SEMINAR IN DECISION SCIENCES DEPARTMENT OF ECONOMICS AND FINANCE LUISS Viale Romania 32 00197 Roma
Title of the talk: A general theory for Bayesian inference with linked and duplicated data
Speaker: Brunero Liseo (Sapienza Università di Roma) on March 8th from 12:00 to 13:00 in room 207
Abstract Record linkage is a statistical method which aims at identifying whether two or more records refer to the same statistical entity or not. Duplications of the same entity within one single source or across different files may be interpreted as “clusters of records”, showing strong similarities across their fields. In this paper we frame the record linkage process into a formal Bayesian clustering model and we investigate the role of species sampling models as prior distributions for the clustering structure. In fact the different latent entities underlying one or more data sources can be treated as the sampled species and the observed records as noisy measurements of their features. We also discuss an important issue in the clustering approach to entity resolution, that is the need to bound the clusters sizes even for large data sets. The proposed statistical models will be used both in a classical record linkage scenario and in the more complex framework of multiple duplications on the same data source and will serve as supporting models for Bayesian regression analyses with linked data.

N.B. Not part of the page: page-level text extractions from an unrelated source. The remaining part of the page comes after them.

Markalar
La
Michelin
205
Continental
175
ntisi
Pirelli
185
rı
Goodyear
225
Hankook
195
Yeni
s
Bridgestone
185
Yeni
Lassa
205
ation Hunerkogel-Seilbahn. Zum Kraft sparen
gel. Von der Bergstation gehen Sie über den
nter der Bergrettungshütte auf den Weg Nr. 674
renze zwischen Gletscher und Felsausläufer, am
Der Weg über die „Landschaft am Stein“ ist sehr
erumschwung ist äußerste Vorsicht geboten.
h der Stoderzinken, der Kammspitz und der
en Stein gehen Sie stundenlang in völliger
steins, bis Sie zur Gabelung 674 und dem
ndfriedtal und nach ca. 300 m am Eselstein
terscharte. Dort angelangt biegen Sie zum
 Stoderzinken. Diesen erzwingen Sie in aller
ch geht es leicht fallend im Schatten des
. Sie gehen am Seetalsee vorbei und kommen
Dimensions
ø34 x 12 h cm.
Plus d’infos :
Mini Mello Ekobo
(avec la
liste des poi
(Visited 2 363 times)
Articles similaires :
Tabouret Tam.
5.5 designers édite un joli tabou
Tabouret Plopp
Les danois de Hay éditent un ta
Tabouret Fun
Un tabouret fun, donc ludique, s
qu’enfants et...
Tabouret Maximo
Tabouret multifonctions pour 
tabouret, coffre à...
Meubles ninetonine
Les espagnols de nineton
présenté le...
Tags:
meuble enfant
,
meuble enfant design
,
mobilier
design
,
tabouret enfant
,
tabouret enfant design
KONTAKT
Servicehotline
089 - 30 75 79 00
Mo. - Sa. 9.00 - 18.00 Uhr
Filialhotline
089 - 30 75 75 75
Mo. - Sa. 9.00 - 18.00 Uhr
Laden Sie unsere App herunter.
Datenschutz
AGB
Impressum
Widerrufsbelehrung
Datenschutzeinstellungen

Key words: Species Sampling, Latent structure, Hit and Miss Algorithm, Clustering.
References 1. Tancredi, A. and Liseo, B. (2015) Regression Analysis with linked data: Problems and possible solutions. Statistica, 75,1:19–35. 2. Lahiri, P. and Larsen, M.D., (2005). Regression analysis with linked data. Journal of the American Statistical Association, 100, pp. 222–230. 3. Tancredi, A., Liseo, B. (2011) A Hierarchical Bayesian Approach to Record Linkage and Population Size Problems. The Annals of Applied Statistics, Vol. 5, No. 2B, 1553–1585. 4. R.C. Steorts, R. Hall & S. Fienberg. (2013). A Bayesian approach to graphical record linkage and de-duplication. Journal of the American Statistical Association, (In Press) preprint arXiv:1312.4645.